Vamos começar falando de seu trabalho como roteirista em Arritmia. Mesmo que você não o dirija, o filme guarda semelhanças com O Coração do Mundo. Seus roteiros já são bastante visuais, no sentido de conterem uma possibilidade de pré-visualizar as imagens?
Não acho que Arritmia e O Coração do Mundo tenham muito em comum, além do visual. O dado cinematográfico sempre tem a ver com a direção de fotografia. Acredito que O Coração do Mundo possui uma história contada e filmada de forma bem diferente de Arritmia. Acho que devo responder a sua pergunta sobre o estilo visual que está incluído no roteiro. Nesse sentido, talvez você esteja certo, porque sempre tento dar a descrição máxima possível do espaço em que a ação está ocorrendo. Não exatamente do ponto de vista cinematográfico. Nunca menciono nada como o tipo do enquadramento.

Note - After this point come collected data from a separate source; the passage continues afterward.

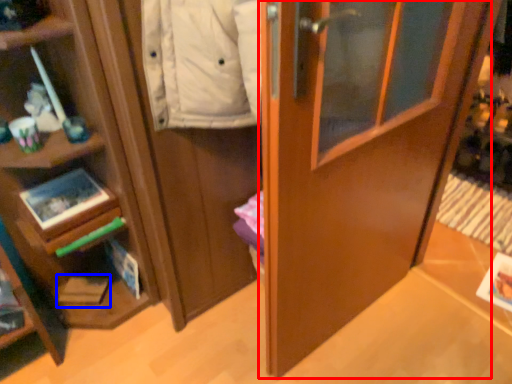 Question: Among these objects, which one is farthest to the camera, door (highlighted by a red box) or magazine (highlighted by a blue box)?

Choices:
 (A) door
 (B) magazine

Answer: (B) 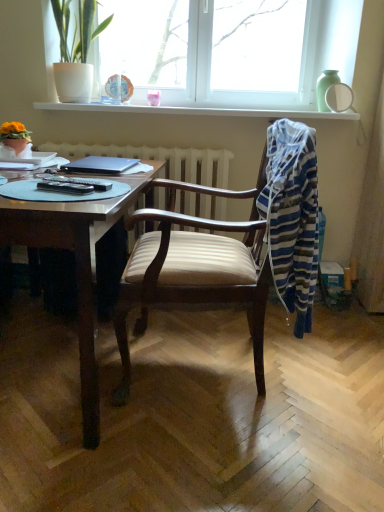 Image resolution: width=384 pixels, height=512 pixels. I want to click on wooden desk at left, so click(77, 266).

What do you see at coordinates (77, 266) in the screenshot? The width and height of the screenshot is (384, 512). I see `wooden desk at left` at bounding box center [77, 266].

You are a GUI agent. You are given a task and a screenshot of the screen. Output one action in this format:
    pyautogui.click(x=<x>, y=<y>)
    Task: Click on the white glossy window sill at upper center
    
    Given the screenshot: What is the action you would take?
    pyautogui.click(x=199, y=111)

At what (x,y) coordinates should I click in order to perform the action: click on striped cotton laundry at right. Please return your answer as a coordinate pair (x, y). The height and width of the screenshot is (512, 384). Looking at the image, I should click on (292, 217).

Image resolution: width=384 pixels, height=512 pixels. Identify the location of wooden chair at center. (232, 250).

Considering the sizes of objects striped cotton laundry at right and white glossy window sill at upper center in the image provided, who is bigger, striped cotton laundry at right or white glossy window sill at upper center?

striped cotton laundry at right.

Between striped cotton laundry at right and white glossy window sill at upper center, which one has more height?

striped cotton laundry at right is taller.

From the image's perspective, is striped cotton laundry at right above or below white glossy window sill at upper center?

striped cotton laundry at right is situated lower than white glossy window sill at upper center in the image.

Consider the image. Would you say striped cotton laundry at right is to the left or to the right of white glossy window sill at upper center in the picture?

striped cotton laundry at right is to the right of white glossy window sill at upper center.

In the scene shown: Is white plastic window at upper center smaller than striped cotton laundry at right?

Incorrect, white plastic window at upper center is not smaller in size than striped cotton laundry at right.

How far apart are white plastic window at upper center and striped cotton laundry at right?

white plastic window at upper center and striped cotton laundry at right are 1.29 meters apart.

How many degrees apart are the facing directions of white plastic window at upper center and striped cotton laundry at right?

The angle between the facing direction of white plastic window at upper center and the facing direction of striped cotton laundry at right is 84.9 degrees.

Does white plastic window at upper center have a lesser height compared to striped cotton laundry at right?

Yes, white plastic window at upper center is shorter than striped cotton laundry at right.

How distant is wooden chair at center from striped cotton laundry at right?

wooden chair at center and striped cotton laundry at right are 4.23 inches apart.

Considering the sizes of objects wooden chair at center and striped cotton laundry at right in the image provided, who is thinner, wooden chair at center or striped cotton laundry at right?

striped cotton laundry at right is thinner.

Considering the sizes of objects wooden chair at center and striped cotton laundry at right in the image provided, who is taller, wooden chair at center or striped cotton laundry at right?

With more height is wooden chair at center.

From a real-world perspective, is wooden chair at center physically located above or below striped cotton laundry at right?

wooden chair at center is situated lower than striped cotton laundry at right in the real world.

Does white glossy window sill at upper center have a lesser height compared to satin black laptop at center?

Incorrect, the height of white glossy window sill at upper center does not fall short of that of satin black laptop at center.

Locate an element on the screen. Image resolution: width=384 pixels, height=512 pixels. window sill above the satin black laptop at center (from the image's perspective) is located at coordinates (199, 111).

From a real-world perspective, is white glossy window sill at upper center on satin black laptop at center?

Yes, from a real-world perspective, white glossy window sill at upper center is on top of satin black laptop at center.

Could you tell me if white glossy window sill at upper center is turned towards satin black laptop at center?

No, white glossy window sill at upper center does not turn towards satin black laptop at center.

Between wooden desk at left and white matte pot at upper left, the second houseplant in the front-to-back sequence, which one has smaller width?

With smaller width is white matte pot at upper left, the second houseplant in the front-to-back sequence.

How far apart are wooden desk at left and white matte pot at upper left, acting as the first houseplant starting from the right?

The distance of wooden desk at left from white matte pot at upper left, acting as the first houseplant starting from the right, is 3.82 feet.

Which of these two, wooden desk at left or white matte pot at upper left, marked as the 1th houseplant in a back-to-front arrangement, stands taller?

Standing taller between the two is wooden desk at left.

Is point (308, 301) positioned in front of point (223, 210)?

Yes, it is in front of point (223, 210).

Is striped cotton laundry at right facing towards white textured radiator at center?

No.

Is striped cotton laundry at right inside or outside of white textured radiator at center?

striped cotton laundry at right is not enclosed by white textured radiator at center.

What's the angular difference between white glossy window sill at upper center and white matte pot at upper left, acting as the first houseplant starting from the right,'s facing directions?

They differ by 7.21 degrees in their facing directions.

Is point (106, 110) more distant than point (60, 74)?

Yes.

Measure the distance from white glossy window sill at upper center to white matte pot at upper left, the second houseplant in the front-to-back sequence.

36.78 centimeters.

Identify the location of window sill below the white matte pot at upper left, the second houseplant in the front-to-back sequence (from a real-world perspective). Image resolution: width=384 pixels, height=512 pixels. (199, 111).

Locate an element on the screen. The height and width of the screenshot is (512, 384). laundry in front of the white glossy window sill at upper center is located at coordinates (292, 217).

The height and width of the screenshot is (512, 384). In the image, there is a white plastic window at upper center. Find the location of `laundry below it (from a real-world perspective)`. laundry below it (from a real-world perspective) is located at coordinates (292, 217).

From the image, which object appears to be nearer to satin black laptop at center, wooden chair at center or white textured radiator at center?

white textured radiator at center is closer to satin black laptop at center.

Based on their spatial positions, is wooden chair at center or striped cotton laundry at right further from white glossy window sill at upper center?

Among the two, striped cotton laundry at right is located further to white glossy window sill at upper center.

Based on their spatial positions, is white plastic window at upper center or white matte pot at upper left, acting as the first houseplant starting from the right, closer to satin black laptop at center?

white matte pot at upper left, acting as the first houseplant starting from the right.

From the image, which object appears to be nearer to white matte pot at upper left, marked as the 1th houseplant in a back-to-front arrangement, striped cotton laundry at right or satin black laptop at center?

satin black laptop at center is positioned closer to the anchor white matte pot at upper left, marked as the 1th houseplant in a back-to-front arrangement.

Mas, sim, tendo a fornecer uma imagem completa. Não é como se meus personagens existissem no vácuo, eles estão em ambientes específicos. Às vezes, posso até descrever as flores que estão lá ou algo sensual. Por exemplo, o que um personagem está experimentando no corpo enquanto olha para algo, ou ao sentir cheiros … É uma orientação ao diretor entender que tipo de impressão a cena deve causar no público.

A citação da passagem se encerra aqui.